XMedFusion: A Knowledge-Guided Multimodal Perception and Reasoning Framework for Autonomous Medical Systems

Autonomous medical and robotic systems increasingly rely on intelligent perception and reasoning capabilities to interpret visual data and support clinical decision making. Radiology report generation represents a critical component of such automated diagnostic workflows, yet existing end-to-end multimodal models often suffer from weak visual grounding, resulting in unreliable interpretations and omission of subtle clinical findings.
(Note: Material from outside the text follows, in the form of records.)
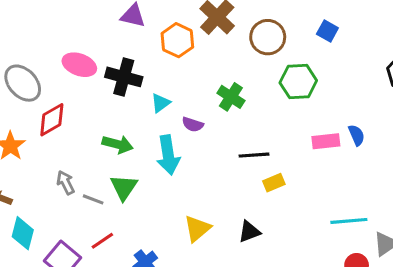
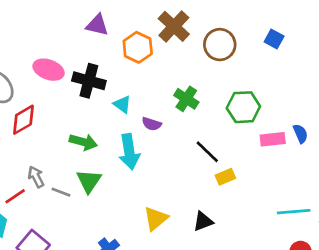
green hexagon: (298, 82) -> (243, 107), moved
cyan triangle: (161, 103) -> (122, 104), turned -48
black line: (254, 155) -> (207, 152), turned 48
red line: (102, 241) -> (15, 196), moved

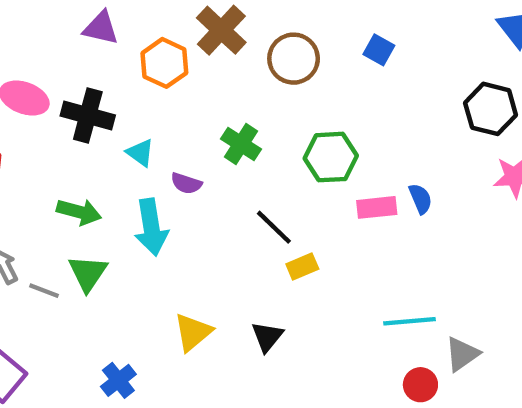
black triangle: (203, 221) -> (267, 337), turned -30

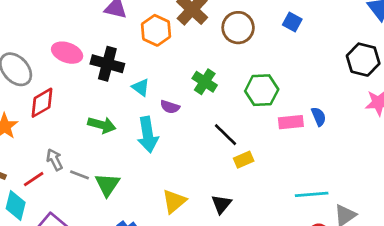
green triangle: (88, 273) -> (107, 185), moved

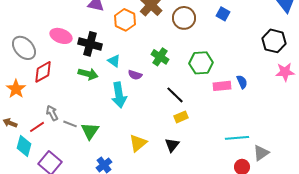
green arrow: (102, 125) -> (88, 74), moved
yellow rectangle: (244, 160) -> (181, 117), moved

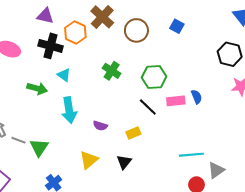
black cross: (90, 44) -> (50, 46), moved
purple semicircle: (135, 75) -> (100, 126), moved
black line: (175, 95) -> (148, 107), moved

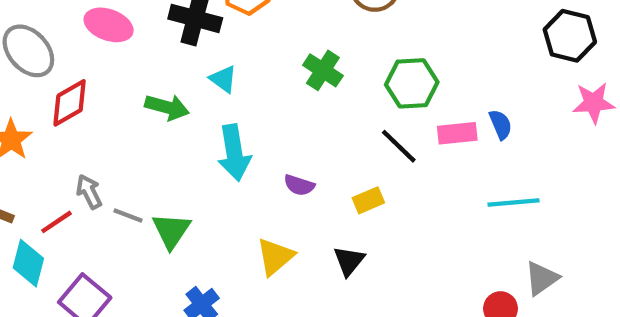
cyan line: (191, 155) -> (514, 202), moved

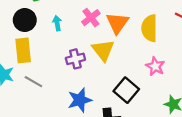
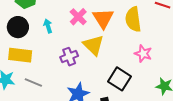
yellow rectangle: (23, 50) -> (20, 55), turned -70

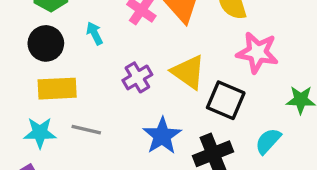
yellow triangle: (93, 45) -> (188, 72), moved
pink star: (143, 54) -> (257, 52), size x1.4

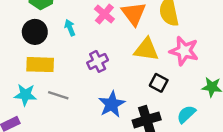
yellow triangle: (188, 72) -> (146, 49), moved, turned -32
black square: (226, 100) -> (159, 83), size x0.7

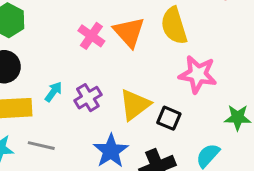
cyan arrow: (70, 28) -> (53, 92), moved, turned 63
yellow triangle: (146, 49) -> (135, 105), moved, turned -40

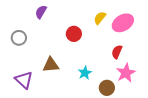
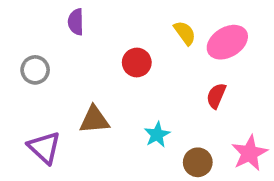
purple semicircle: (41, 12) -> (76, 22), turned -32
yellow semicircle: (100, 18) -> (185, 33), turned 104
pink star: (126, 73) -> (249, 153), moved

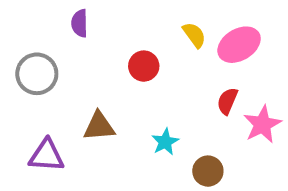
gray circle: (35, 70) -> (37, 74), size x1.4
purple triangle: (44, 148) -> (47, 155), turned -39
pink star: (249, 153) -> (262, 124), moved

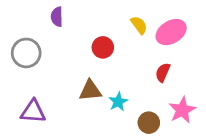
pink star: (262, 124) -> (182, 110), moved
brown triangle: (99, 126) -> (90, 91), moved

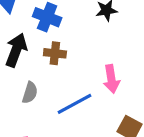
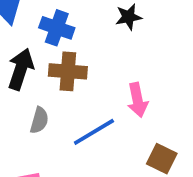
brown cross: (55, 53) -> (68, 71), size x1.4

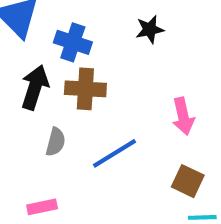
pink arrow: (138, 100) -> (183, 116), moved

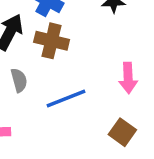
gray semicircle: (56, 142) -> (19, 80), turned -40

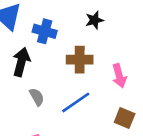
brown cross: (52, 41) -> (80, 60), moved

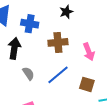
brown square: (125, 118) -> (87, 84), moved

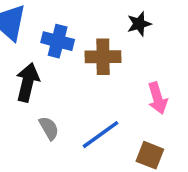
black star: (66, 12) -> (139, 24), moved
brown cross: (58, 42) -> (103, 57), moved

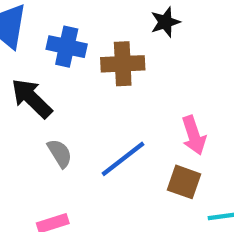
black arrow: (27, 82) -> (32, 98), turned -57
pink arrow: (158, 98) -> (194, 135), moved

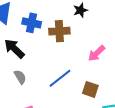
pink arrow: (194, 135) -> (96, 53), moved, turned 66
gray semicircle: (60, 153) -> (20, 77), moved

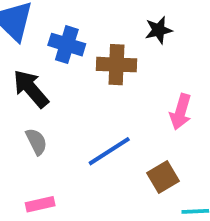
pink arrow: (96, 53) -> (181, 112), turned -36
brown square: (90, 89) -> (163, 177), turned 35

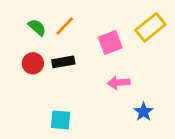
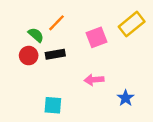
green semicircle: (37, 27) -> (36, 35), moved
pink arrow: (119, 83) -> (94, 80), moved

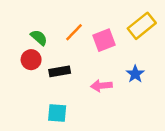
orange line: (57, 23) -> (74, 32), moved
black rectangle: (55, 54) -> (60, 71), moved
blue star: (126, 98) -> (135, 74), moved

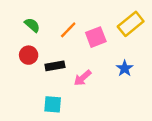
green semicircle: (39, 38) -> (32, 25), moved
pink arrow: (101, 86) -> (83, 78), moved, turned -36

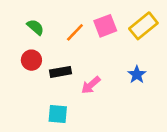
pink square: (96, 37) -> (105, 26), moved

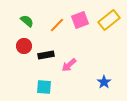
blue star: (137, 75) -> (104, 82), moved

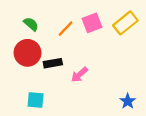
red circle: (24, 46) -> (28, 53), size x1.5
blue star: (104, 82) -> (128, 101), moved
cyan square: (44, 87) -> (36, 100), moved

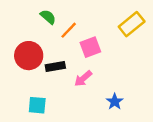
pink square: (92, 23) -> (90, 47), moved
green semicircle: (31, 24) -> (48, 17), moved
blue star: (128, 101) -> (115, 102), moved

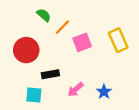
yellow rectangle: (132, 24) -> (118, 40), moved, turned -75
black rectangle: (55, 66) -> (50, 74), moved
pink arrow: (83, 79) -> (76, 89), moved

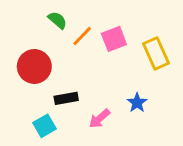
pink square: (82, 42) -> (114, 39), moved
blue star: (104, 92) -> (137, 103), moved
cyan square: (34, 95) -> (44, 126), turned -35

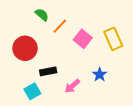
pink square: (114, 39) -> (83, 39), moved, turned -30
This paper presents XMedFusion, a modular AI framework designed as an intelligent perception and reasoning module for autonomous medical systems. The proposed framework decomposes visual information into coordinated functional components that emulate expert-driven analysis, including a visual perception agent that extracts image-grounded evidence, a knowledge graph construction agent that structures clinically relevant findings, and a retrieval-guided drafting process that ensures a consistent reporting structure. A synthesis agent iteratively integrates visual and structured evidence through reasoning-driven verification to produce reliable and interpretable diagnostic outputs. Experimental evaluation on a public chest radiograph dataset demonstrates significant improvements over baseline vision-language models, achieving gains from 0.0493 to 0.3359 in BLEU-1, 0.0863 to 0.2440 in ROUGE-L, and 0.0829 to 0.1708 in METEOR, along with substantial improvements in semantic evaluation metrics such as Consistency (2.38 to 7.80) and Accuracy (2.34 to 6.93). The results highlight the effectiveness of structured multi-agent perception and reasoning for enhancing robustness, transparency, and automation in intelligent medical imaging systems, enabling integration into autonomous healthcare and robotic diagnostic workflows.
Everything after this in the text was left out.